Não desconheço a grande responsabilidade que assumo e, seguro do apoio de todos os patriotas, espero em Deus poder desempenhar meus árduos deveres sem desmentir a confiança em mim depositada.

Não devo passar em silêncio as expressivas e desvanecedoras demonstrações de apreço que recebi por toda a parte, na rápida visita que fiz a quase todos os Estados da Republica, a cujos governos e população reitero aqui a afirmação de profunda gratidão.

Trouxe dessa viagem a mais confortadora impressão: do que vi, observei, li e ouvi, mais se confirmou em meu espírito a segurança de que a nossa querida Pátria caminha com firmeza para os seus grandes destinos.
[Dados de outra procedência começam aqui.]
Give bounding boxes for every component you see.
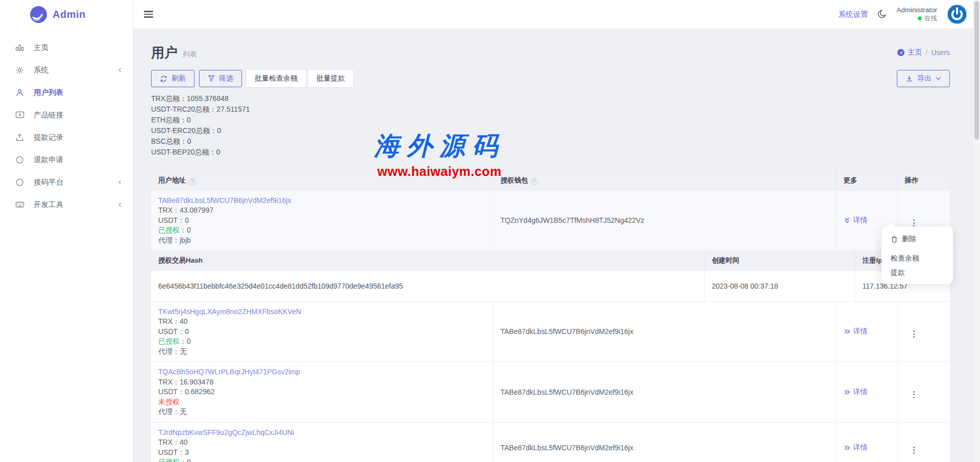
- sidebar-item-users[interactable]: 用户列表: [0, 81, 133, 104]
- tx-hash: 6e6456b43f11bebbfc46e325d4e01cc4de81dd52…: [151, 270, 704, 301]
- stat-value: 0: [187, 116, 191, 124]
- sidebar-item-withdraw-records[interactable]: 提款记录: [0, 126, 133, 148]
- online-dot-icon: [918, 16, 922, 20]
- stat-line: USDT-TRC20总额：27.511571: [151, 104, 950, 115]
- row-actions-menu-button[interactable]: [913, 219, 915, 226]
- page-subtitle: 列表: [183, 46, 197, 59]
- table-row: TABe87dkLbsL5fWCU7B6jnVdM2ef9i16jx TRX：4…: [151, 190, 950, 251]
- stat-value: 27.511571: [216, 105, 250, 113]
- brand[interactable]: Admin: [0, 0, 133, 29]
- main-content: 用户 列表 主页 / Users 刷新 筛选 批量检查余额 批量提款: [133, 29, 973, 462]
- batch-withdraw-button[interactable]: 批量提款: [308, 70, 353, 87]
- stat-line: BSC总额：0: [151, 136, 950, 147]
- double-chevron-down-icon: [844, 217, 850, 224]
- page-title: 用户: [151, 44, 178, 62]
- admin-page: Admin 主页 系统 用户列表 产品链接 提款记录: [0, 0, 980, 462]
- users-table: 用户地址 授权钱包 更多 操作 TABe87dkLbsL5fWCU7B6jnVd…: [151, 171, 950, 462]
- wallet-cell: TABe87dkLbsL5fWCU7B6jnVdM2ef9i16jx: [493, 362, 836, 423]
- sidebar-toggle-button[interactable]: [144, 11, 153, 17]
- brand-name: Admin: [53, 9, 86, 20]
- double-chevron-right-icon: [844, 389, 850, 395]
- detail-toggle[interactable]: 详情: [844, 327, 868, 336]
- menu-item-delete[interactable]: 删除: [881, 232, 953, 247]
- detail-toggle-expanded[interactable]: 详情: [844, 216, 868, 225]
- stat-value: 1055.376848: [187, 94, 229, 102]
- user-address-link[interactable]: TJrdNpzbKvwSFF9u2gQcZjwLhqCxJi4UNi: [158, 428, 486, 438]
- dashboard-icon: [897, 48, 905, 57]
- sidebar-nav: 主页 系统 用户列表 产品链接 提款记录 退款申请: [0, 29, 133, 216]
- row-actions-menu-button[interactable]: [913, 330, 915, 338]
- user-address-link[interactable]: TABe87dkLbsL5fWCU7B6jnVdM2ef9i16jx: [158, 196, 486, 206]
- user-address-link[interactable]: TQAcBh5oHQ7WLrPLBqrJHyt471PGsv2imp: [158, 367, 486, 377]
- col-header-wallet: 授权钱包: [493, 171, 836, 190]
- menu-item-withdraw[interactable]: 提款: [881, 266, 953, 280]
- chevron-left-icon: [117, 67, 122, 73]
- row-actions-menu-button[interactable]: [913, 391, 915, 398]
- refresh-icon: [160, 75, 167, 83]
- sidebar-item-home[interactable]: 主页: [0, 36, 133, 59]
- double-chevron-right-icon: [844, 445, 850, 451]
- wallet-cell: TABe87dkLbsL5fWCU7B6jnVdM2ef9i16jx: [493, 301, 836, 362]
- filter-button[interactable]: 筛选: [199, 70, 242, 87]
- sidebar-item-label: 主页: [34, 43, 48, 53]
- detail-toggle[interactable]: 详情: [844, 443, 868, 452]
- stat-label: ETH总额：: [151, 116, 187, 124]
- brand-logo-icon: [30, 6, 47, 23]
- stat-line: ETH总额：0: [151, 115, 950, 125]
- sidebar: Admin 主页 系统 用户列表 产品链接 提款记录: [0, 0, 133, 462]
- sidebar-item-label: 退款申请: [34, 155, 63, 165]
- sidebar-item-system[interactable]: 系统: [0, 59, 133, 81]
- wallet-cell: TQZnYd4g6JW1B5c7TfMshH8TJ52Ng422Vz: [493, 190, 836, 251]
- logout-power-avatar[interactable]: [946, 4, 968, 25]
- refresh-button[interactable]: 刷新: [151, 70, 194, 87]
- double-chevron-right-icon: [844, 328, 850, 335]
- sidebar-item-refund-requests[interactable]: 退款申请: [0, 148, 133, 171]
- user-icon: [15, 88, 26, 97]
- auth-status: 已授权: [158, 458, 180, 462]
- users-table-header-row: 用户地址 授权钱包 更多 操作: [151, 171, 950, 190]
- dark-mode-toggle[interactable]: [877, 9, 887, 19]
- help-icon[interactable]: [188, 178, 195, 185]
- top-header: 系统设置 Administrator 在线: [133, 0, 973, 29]
- sidebar-item-dev-tools[interactable]: 开发工具: [0, 193, 133, 216]
- circle-icon: [15, 177, 26, 187]
- row-actions-menu-button[interactable]: [913, 447, 915, 454]
- detail-toggle[interactable]: 详情: [844, 388, 868, 397]
- sidebar-item-label: 接码平台: [34, 177, 63, 187]
- auth-status: 未授权: [158, 398, 180, 406]
- col-header-address: 用户地址: [151, 171, 493, 190]
- breadcrumb-current: Users: [931, 48, 950, 57]
- authorization-row: 6e6456b43f11bebbfc46e325d4e01cc4de81dd52…: [151, 270, 950, 301]
- keyboard-icon: [15, 200, 26, 209]
- user-address-link[interactable]: TKwt5rj4sHgqLXAym8no2ZHMXFbsoKKVeN: [158, 307, 486, 317]
- scrollbar-thumb[interactable]: [974, 1, 979, 140]
- breadcrumb-home-link[interactable]: 主页: [897, 48, 922, 57]
- sidebar-item-label: 用户列表: [34, 88, 63, 97]
- table-row: TQAcBh5oHQ7WLrPLBqrJHyt471PGsv2imp TRX：1…: [151, 362, 950, 423]
- toolbar: 刷新 筛选 批量检查余额 批量提款 导出: [151, 70, 950, 87]
- sidebar-item-product-links[interactable]: 产品链接: [0, 104, 133, 126]
- menu-item-check-balance[interactable]: 检查余额: [881, 251, 953, 266]
- export-button[interactable]: 导出: [897, 70, 950, 87]
- auth-status: 已授权: [158, 337, 180, 345]
- system-settings-link[interactable]: 系统设置: [838, 10, 868, 19]
- expanded-detail-row: 授权交易Hash 创建时间 注册Ip 6e6456b43f11bebbfc46e…: [151, 251, 950, 302]
- col-header-more: 更多: [836, 171, 897, 190]
- table-row: TJrdNpzbKvwSFF9u2gQcZjwLhqCxJi4UNi TRX：4…: [151, 422, 950, 462]
- trash-icon: [891, 236, 898, 243]
- col-header-actions: 操作: [897, 171, 950, 190]
- authorization-header-row: 授权交易Hash 创建时间 注册Ip: [151, 251, 950, 270]
- sidebar-item-label: 产品链接: [34, 110, 63, 120]
- stat-line: USDT-BEP20总额：0: [151, 147, 950, 158]
- chevron-down-icon: [936, 76, 941, 81]
- help-icon[interactable]: [531, 178, 538, 185]
- sidebar-item-sms-platform[interactable]: 接码平台: [0, 171, 133, 193]
- stat-label: USDT-ERC20总额：: [151, 126, 217, 135]
- stat-line: USDT-ERC20总额：0: [151, 125, 950, 136]
- stat-line: TRX总额：1055.376848: [151, 93, 950, 104]
- batch-check-balance-button[interactable]: 批量检查余额: [247, 70, 306, 87]
- vertical-scrollbar[interactable]: [973, 0, 980, 462]
- sidebar-item-label: 提款记录: [34, 133, 63, 142]
- bar-chart-icon: [15, 43, 26, 52]
- user-info: Administrator 在线: [896, 6, 937, 23]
Certo, não corresponde o terreno conquistado aos anelos do nosso patriotismo e natural ânsia de progresso rápido, mas temos caminhado bastante, e um tal ou qual desalento que porventura se verifique em algumas regiões do território nacional, explicam-no condições desfavoráveis, felizmente transitórias e removíveis.

A ebulição da economia que presenciamos em nosso país e fora dele é indicio seguro de que entramos em uma era nova, promissora de fecundos resultados para a felicidade geral.

Obedecer a tal movimento, que avassalou já o mundo moderno, é uma necessidade fatal a que nenhum povo se pode esquivar sem comprometer seriamente o seu futuro.

É esta convicção que vai, em boa hora, conquistando todos os espíritos entre nós e animando os governos dos Estados brasileiros.

Para corresponder a este auspicioso movimento e estimulá-lo, indiquei nas linhas gerais do meu programa o rumo que terei de seguir no Governo.

A observação pessoal, embora perfunctória, da situação da lavoura, comércio e indústria dos Estados por mim visitados, fortaleceu-me no propósito de imprimir vigoroso impulso à política econômica que então esbocei, única apta a satisfazer às aspirações e reclamos do povo brasileiro.

As incessantes e veementes queixas de grande parte da lavoura, de não compensar o preço dos produtos o trabalho empregado, sendo insuficiente, às vezes, para rescindir o custo da produção, têm preocupado vivamente a opinião nacional, nos últimos tempos.

É esta, com efeito, matéria de suma ponderação e que entende, intimamente, com a felicidade e o progresso da Nação.

Fatos bem característicos fundamentam esse clamor.

Segundo a estatística do nosso comércio de exportação, no ano de 1905, o valor ouro do café, borracha, algodão, açúcar, fumo, erva-mate, e outros artigos nacionais, foi de £ 44.653.000 que, reduzidas a moeda nacional, ao câmbio de 15 59/64,produziram 685.456:000$000. No ano de 1904, o valor ouro da exportação dos mesmos produtos, foi de £ 39.439.000, que, convertidas em moeda nacional, ao câmbio de 12 1/32, produziram 776.543:000$000. Isto quer dizer que a exportação de 1905, maior que a anterior, trouxe ao produtor menos 91.087:000$ que esta, enquanto que, si fosse reduzida ao mesmo câmbio deste ano, teria produzido 893.000:000$, isto é, 208:000$ mais.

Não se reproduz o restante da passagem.